• **Problem description**
Search each line below for the word "bounding" and list those that contain it.

Page layout parsing data

____

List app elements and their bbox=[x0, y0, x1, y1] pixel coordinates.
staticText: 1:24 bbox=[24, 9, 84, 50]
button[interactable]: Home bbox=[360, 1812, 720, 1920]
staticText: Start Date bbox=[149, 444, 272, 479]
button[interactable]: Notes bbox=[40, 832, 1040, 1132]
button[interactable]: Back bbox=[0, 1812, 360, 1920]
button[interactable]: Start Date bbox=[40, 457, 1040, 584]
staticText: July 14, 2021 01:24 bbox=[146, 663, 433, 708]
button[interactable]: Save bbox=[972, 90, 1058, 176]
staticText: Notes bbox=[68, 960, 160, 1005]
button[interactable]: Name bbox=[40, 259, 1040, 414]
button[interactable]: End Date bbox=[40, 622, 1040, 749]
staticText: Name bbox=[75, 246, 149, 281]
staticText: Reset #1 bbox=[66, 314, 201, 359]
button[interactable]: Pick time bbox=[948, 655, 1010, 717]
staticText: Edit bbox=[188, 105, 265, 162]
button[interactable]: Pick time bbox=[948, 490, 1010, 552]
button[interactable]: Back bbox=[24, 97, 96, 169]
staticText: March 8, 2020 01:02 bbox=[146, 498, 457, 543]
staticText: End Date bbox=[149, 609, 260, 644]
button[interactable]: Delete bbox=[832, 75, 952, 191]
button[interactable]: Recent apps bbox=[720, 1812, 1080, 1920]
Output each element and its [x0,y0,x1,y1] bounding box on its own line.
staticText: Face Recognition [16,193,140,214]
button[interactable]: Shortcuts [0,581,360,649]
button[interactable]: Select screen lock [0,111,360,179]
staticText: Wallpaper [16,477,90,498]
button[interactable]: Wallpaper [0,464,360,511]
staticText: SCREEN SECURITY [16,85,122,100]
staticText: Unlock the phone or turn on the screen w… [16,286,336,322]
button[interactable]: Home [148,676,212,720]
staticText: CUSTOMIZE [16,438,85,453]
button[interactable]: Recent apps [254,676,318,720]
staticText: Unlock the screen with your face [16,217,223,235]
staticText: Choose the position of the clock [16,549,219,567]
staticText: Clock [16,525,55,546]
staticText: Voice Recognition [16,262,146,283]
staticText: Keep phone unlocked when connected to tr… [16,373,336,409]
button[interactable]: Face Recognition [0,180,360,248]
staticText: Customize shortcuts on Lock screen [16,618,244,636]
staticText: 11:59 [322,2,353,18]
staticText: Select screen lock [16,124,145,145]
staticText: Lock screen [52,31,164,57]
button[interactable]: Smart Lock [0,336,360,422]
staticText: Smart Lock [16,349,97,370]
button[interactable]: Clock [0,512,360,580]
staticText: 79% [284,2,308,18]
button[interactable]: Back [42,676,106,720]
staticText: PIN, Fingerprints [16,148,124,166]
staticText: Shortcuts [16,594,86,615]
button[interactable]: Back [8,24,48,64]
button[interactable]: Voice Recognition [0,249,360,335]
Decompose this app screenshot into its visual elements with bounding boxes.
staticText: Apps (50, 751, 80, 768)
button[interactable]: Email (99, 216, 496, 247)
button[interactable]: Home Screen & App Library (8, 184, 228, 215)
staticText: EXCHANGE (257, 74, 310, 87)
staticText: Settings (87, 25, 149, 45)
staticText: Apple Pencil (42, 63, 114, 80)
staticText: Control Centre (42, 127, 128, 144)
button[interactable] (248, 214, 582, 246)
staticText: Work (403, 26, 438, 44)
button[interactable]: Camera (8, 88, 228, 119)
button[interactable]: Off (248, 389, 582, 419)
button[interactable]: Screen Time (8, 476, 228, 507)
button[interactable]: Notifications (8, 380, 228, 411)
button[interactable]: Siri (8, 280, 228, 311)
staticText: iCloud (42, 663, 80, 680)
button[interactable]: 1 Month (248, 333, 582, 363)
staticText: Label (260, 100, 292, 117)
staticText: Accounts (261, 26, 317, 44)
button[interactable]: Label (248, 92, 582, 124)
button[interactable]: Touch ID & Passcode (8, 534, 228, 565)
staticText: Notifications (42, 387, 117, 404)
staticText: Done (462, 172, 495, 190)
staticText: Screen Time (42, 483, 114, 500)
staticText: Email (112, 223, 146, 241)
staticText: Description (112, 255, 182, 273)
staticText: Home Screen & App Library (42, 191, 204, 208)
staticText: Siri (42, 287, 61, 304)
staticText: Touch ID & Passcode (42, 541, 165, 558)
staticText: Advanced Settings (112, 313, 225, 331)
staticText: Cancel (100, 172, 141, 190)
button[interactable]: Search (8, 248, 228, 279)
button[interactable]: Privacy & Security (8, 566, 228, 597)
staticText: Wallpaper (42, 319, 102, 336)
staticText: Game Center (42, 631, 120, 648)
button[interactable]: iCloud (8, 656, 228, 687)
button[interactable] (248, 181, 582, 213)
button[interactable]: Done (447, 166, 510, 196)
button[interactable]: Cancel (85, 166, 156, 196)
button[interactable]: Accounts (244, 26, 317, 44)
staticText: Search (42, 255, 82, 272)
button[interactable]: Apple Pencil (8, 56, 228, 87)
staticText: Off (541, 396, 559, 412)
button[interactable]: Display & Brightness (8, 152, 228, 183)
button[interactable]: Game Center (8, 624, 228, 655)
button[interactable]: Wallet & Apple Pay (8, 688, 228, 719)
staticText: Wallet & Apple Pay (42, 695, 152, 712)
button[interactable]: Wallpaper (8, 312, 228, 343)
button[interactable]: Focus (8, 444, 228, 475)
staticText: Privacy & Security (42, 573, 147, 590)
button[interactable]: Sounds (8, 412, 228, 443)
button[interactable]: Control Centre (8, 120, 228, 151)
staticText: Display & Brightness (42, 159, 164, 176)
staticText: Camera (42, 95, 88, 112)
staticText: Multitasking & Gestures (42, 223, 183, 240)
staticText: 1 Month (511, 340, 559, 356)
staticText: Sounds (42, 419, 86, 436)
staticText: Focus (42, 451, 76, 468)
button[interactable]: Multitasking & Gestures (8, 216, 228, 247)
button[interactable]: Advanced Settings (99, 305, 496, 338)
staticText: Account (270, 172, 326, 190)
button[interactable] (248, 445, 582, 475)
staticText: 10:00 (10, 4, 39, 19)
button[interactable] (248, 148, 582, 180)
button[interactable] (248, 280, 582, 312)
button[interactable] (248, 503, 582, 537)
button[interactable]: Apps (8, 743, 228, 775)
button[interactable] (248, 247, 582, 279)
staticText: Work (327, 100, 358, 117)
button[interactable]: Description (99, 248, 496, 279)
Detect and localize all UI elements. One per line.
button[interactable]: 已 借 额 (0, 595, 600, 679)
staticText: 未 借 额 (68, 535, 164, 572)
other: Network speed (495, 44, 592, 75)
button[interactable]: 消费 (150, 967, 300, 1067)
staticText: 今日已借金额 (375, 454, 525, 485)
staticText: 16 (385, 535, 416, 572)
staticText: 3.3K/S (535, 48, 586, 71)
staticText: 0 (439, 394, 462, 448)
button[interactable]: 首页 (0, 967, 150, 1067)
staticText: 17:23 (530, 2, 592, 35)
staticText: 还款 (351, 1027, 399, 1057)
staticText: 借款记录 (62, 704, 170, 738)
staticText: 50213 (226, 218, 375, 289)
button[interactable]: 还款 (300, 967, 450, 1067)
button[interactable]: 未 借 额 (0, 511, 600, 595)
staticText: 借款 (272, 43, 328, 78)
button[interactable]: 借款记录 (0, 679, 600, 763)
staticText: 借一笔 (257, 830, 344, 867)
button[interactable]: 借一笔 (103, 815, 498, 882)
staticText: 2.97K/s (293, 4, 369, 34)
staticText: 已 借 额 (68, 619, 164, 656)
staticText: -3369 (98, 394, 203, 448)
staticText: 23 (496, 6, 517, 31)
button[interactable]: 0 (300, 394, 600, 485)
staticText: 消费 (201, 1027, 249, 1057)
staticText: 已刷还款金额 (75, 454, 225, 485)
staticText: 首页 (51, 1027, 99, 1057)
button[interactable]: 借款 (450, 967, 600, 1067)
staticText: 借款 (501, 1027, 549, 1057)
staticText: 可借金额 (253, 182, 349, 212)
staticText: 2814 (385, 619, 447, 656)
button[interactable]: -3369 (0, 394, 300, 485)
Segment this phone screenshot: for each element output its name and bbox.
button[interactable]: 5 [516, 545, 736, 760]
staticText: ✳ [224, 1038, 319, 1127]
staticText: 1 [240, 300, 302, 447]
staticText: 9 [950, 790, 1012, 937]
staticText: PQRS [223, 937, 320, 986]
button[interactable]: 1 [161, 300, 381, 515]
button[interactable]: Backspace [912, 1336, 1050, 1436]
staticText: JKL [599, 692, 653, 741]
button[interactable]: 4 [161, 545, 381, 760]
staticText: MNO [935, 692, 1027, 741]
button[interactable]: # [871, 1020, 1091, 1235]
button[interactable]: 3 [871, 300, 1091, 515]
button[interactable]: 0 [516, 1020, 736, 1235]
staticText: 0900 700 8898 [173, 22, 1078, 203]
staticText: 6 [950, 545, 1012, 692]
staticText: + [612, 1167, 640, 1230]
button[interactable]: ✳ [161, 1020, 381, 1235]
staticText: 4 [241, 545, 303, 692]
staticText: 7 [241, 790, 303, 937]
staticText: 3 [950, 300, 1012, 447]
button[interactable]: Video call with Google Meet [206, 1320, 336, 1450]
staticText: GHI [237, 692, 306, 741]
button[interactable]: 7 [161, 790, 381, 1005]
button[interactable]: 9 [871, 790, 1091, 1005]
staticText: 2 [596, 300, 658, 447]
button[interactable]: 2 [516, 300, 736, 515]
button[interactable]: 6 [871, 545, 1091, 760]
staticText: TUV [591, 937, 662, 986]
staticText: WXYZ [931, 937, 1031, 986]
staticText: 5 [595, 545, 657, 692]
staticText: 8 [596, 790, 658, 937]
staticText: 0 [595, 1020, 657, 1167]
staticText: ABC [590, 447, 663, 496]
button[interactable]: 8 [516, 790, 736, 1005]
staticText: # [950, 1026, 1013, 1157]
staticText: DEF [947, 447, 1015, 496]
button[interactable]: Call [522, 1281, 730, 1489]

____

• **The completed task**
Output each element and its [x0,y0,x1,y1] bounding box on its own line.
Decompose this app screenshot into its visual elements with bounding boxes.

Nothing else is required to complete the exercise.